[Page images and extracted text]
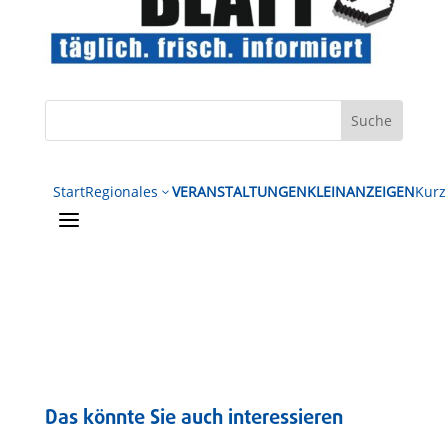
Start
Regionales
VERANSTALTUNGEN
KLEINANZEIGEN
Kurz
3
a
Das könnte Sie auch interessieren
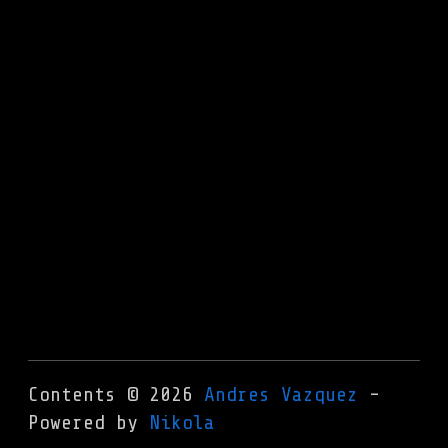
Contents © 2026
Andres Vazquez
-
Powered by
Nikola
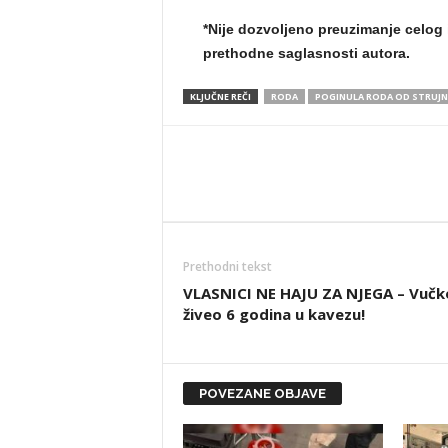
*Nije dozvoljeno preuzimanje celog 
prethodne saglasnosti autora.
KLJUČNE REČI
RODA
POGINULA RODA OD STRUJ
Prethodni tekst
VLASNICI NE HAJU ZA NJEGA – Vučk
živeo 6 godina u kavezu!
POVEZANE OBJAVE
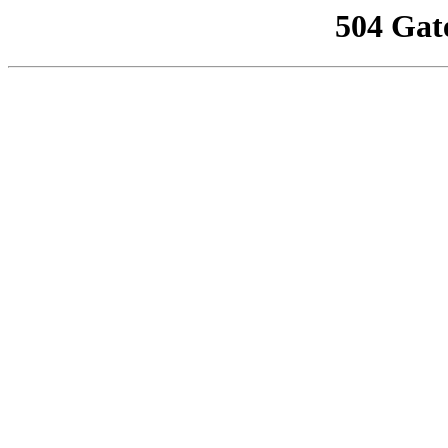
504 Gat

* * *

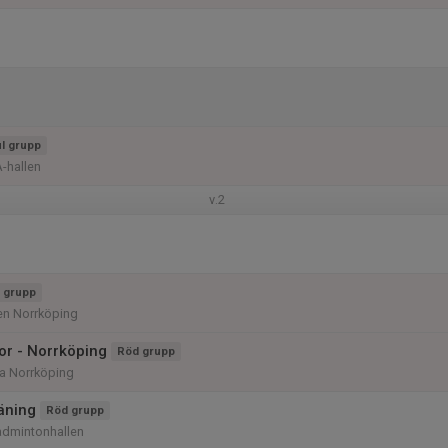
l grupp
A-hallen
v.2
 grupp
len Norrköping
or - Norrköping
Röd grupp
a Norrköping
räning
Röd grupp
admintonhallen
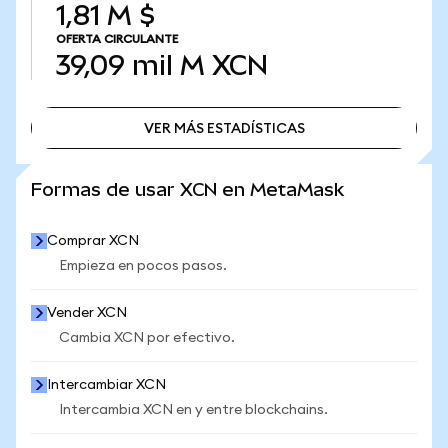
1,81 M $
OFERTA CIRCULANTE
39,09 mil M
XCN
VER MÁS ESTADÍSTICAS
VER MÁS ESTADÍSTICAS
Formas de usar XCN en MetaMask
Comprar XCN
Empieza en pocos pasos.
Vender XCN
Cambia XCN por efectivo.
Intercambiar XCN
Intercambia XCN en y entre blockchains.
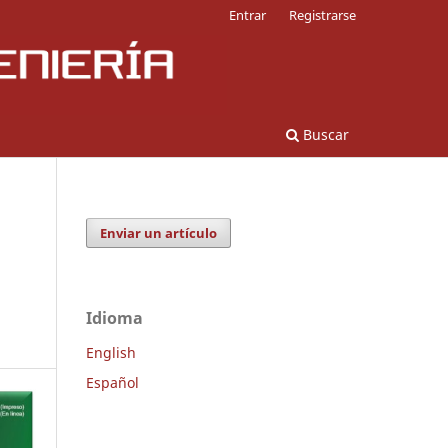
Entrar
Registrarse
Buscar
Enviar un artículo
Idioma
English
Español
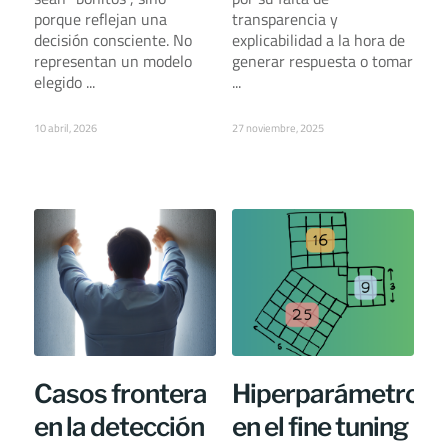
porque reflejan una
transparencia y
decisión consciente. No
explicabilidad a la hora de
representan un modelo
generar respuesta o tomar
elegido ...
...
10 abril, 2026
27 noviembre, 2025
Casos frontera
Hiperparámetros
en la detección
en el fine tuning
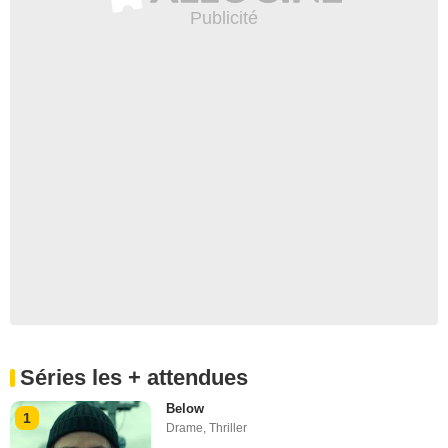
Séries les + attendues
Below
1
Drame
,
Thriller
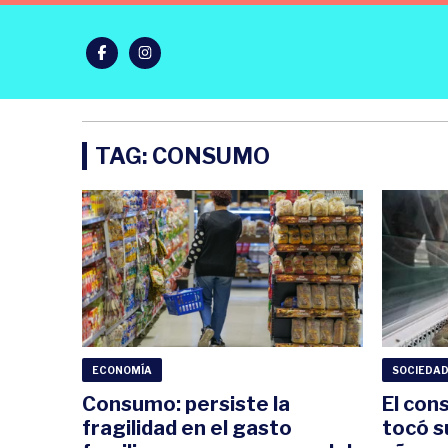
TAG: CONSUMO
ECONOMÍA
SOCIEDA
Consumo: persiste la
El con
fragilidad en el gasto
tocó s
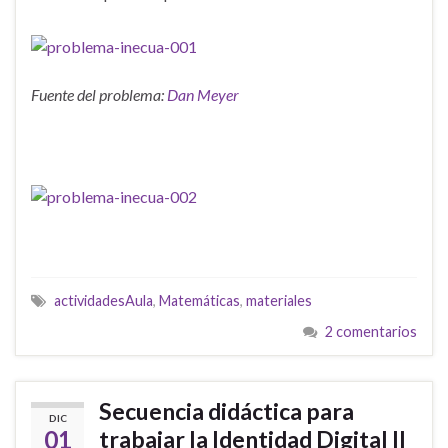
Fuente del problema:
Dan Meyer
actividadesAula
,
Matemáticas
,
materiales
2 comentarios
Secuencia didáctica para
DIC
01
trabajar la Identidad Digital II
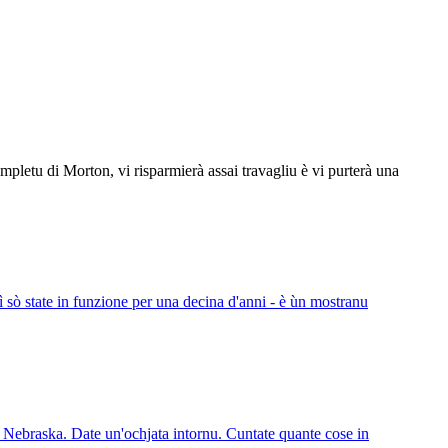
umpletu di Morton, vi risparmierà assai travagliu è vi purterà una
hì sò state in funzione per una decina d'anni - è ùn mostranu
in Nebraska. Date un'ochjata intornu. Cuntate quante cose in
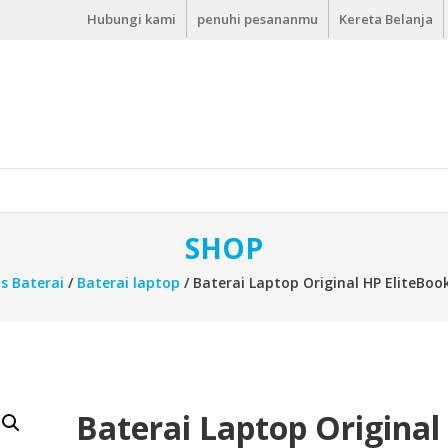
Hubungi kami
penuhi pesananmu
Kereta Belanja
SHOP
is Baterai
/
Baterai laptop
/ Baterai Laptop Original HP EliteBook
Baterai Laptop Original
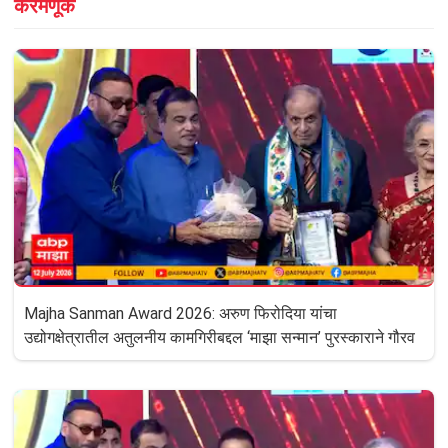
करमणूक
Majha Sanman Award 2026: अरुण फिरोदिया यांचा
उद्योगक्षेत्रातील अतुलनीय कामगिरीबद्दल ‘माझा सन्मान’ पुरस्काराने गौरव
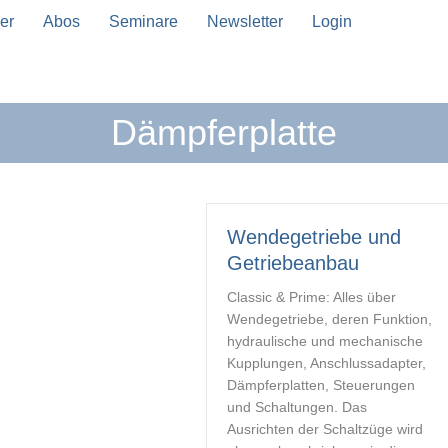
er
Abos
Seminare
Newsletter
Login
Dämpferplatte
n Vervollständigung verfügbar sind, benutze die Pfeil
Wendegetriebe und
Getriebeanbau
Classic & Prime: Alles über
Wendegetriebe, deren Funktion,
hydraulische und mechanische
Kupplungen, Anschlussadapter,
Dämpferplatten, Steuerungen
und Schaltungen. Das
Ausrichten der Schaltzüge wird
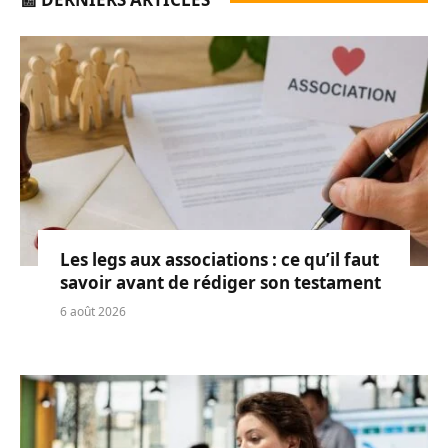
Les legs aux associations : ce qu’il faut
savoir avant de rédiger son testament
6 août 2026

* * *

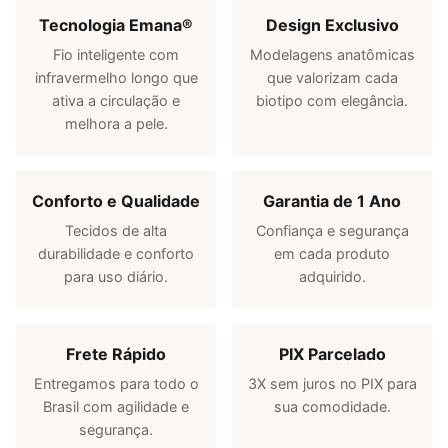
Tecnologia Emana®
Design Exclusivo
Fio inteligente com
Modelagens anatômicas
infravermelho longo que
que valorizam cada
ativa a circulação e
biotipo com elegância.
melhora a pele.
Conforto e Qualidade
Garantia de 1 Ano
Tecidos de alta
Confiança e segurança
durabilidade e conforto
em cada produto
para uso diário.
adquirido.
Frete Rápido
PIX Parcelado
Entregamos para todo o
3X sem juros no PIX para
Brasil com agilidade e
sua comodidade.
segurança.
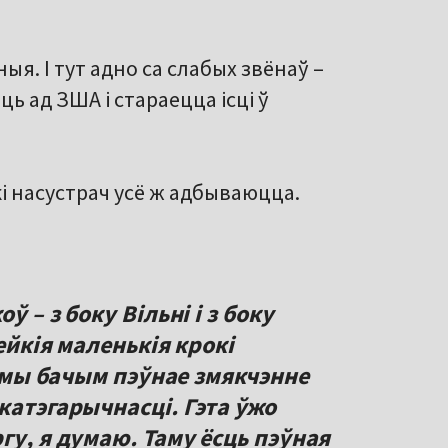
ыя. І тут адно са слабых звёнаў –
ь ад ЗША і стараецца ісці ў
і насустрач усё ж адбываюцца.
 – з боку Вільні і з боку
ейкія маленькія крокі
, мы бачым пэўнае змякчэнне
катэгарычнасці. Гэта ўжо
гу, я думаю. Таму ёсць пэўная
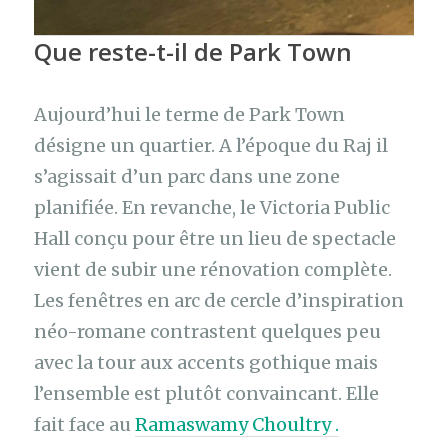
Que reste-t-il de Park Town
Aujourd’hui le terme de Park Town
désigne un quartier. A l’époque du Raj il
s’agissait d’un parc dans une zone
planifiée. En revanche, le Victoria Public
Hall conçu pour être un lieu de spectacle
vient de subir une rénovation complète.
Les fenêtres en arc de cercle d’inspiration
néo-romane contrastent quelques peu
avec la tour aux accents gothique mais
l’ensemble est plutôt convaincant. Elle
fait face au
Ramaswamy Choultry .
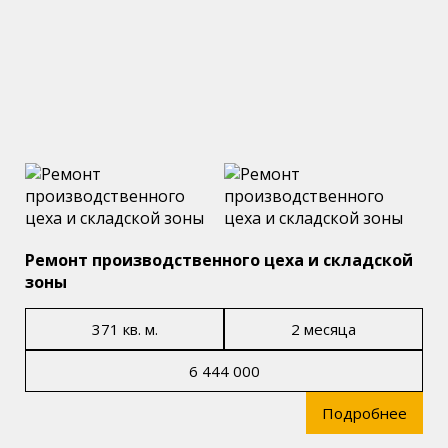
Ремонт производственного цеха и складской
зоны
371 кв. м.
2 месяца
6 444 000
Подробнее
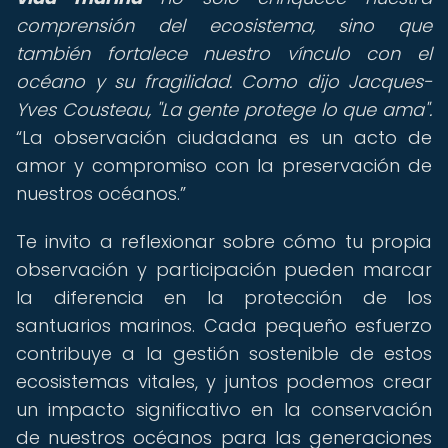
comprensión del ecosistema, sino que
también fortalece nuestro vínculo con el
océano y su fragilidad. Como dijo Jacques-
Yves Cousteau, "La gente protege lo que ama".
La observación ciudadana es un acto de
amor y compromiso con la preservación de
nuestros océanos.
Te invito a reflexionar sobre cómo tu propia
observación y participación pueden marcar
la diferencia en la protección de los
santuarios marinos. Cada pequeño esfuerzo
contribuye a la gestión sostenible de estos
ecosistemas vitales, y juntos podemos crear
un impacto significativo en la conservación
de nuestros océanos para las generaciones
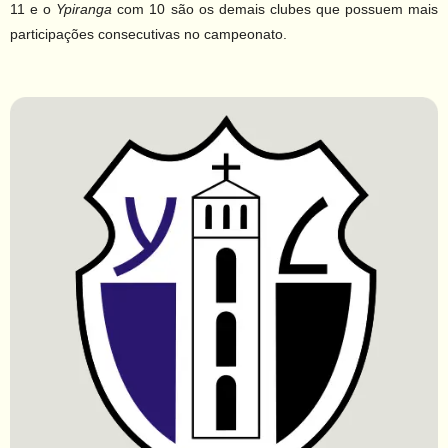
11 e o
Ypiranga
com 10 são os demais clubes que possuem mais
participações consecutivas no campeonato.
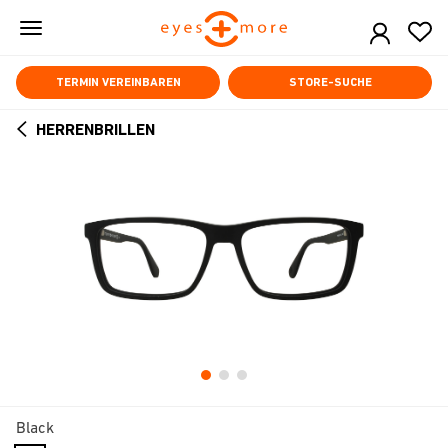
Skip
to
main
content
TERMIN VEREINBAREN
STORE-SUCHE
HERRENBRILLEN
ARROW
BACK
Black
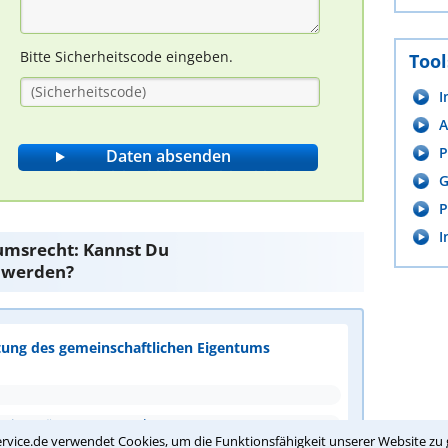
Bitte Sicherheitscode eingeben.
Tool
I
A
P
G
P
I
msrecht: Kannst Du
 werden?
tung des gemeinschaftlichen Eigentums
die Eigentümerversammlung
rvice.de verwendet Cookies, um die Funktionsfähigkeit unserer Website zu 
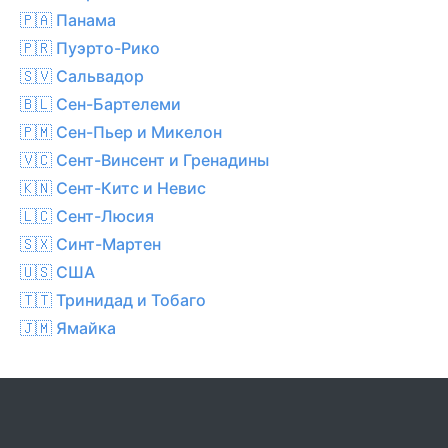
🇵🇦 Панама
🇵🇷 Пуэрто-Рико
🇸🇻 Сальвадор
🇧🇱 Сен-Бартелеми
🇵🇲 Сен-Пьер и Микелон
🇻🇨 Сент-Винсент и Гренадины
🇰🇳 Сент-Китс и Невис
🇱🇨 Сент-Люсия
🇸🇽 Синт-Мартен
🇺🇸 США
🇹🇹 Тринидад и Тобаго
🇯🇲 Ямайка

§ **REQUIRED ACTION**:
The answer must consist of every line above that holds the string "Original", copied exactly.

§ **RESULT**:
/ Baterai Laptop Original HP EliteBook
Baterai Laptop Original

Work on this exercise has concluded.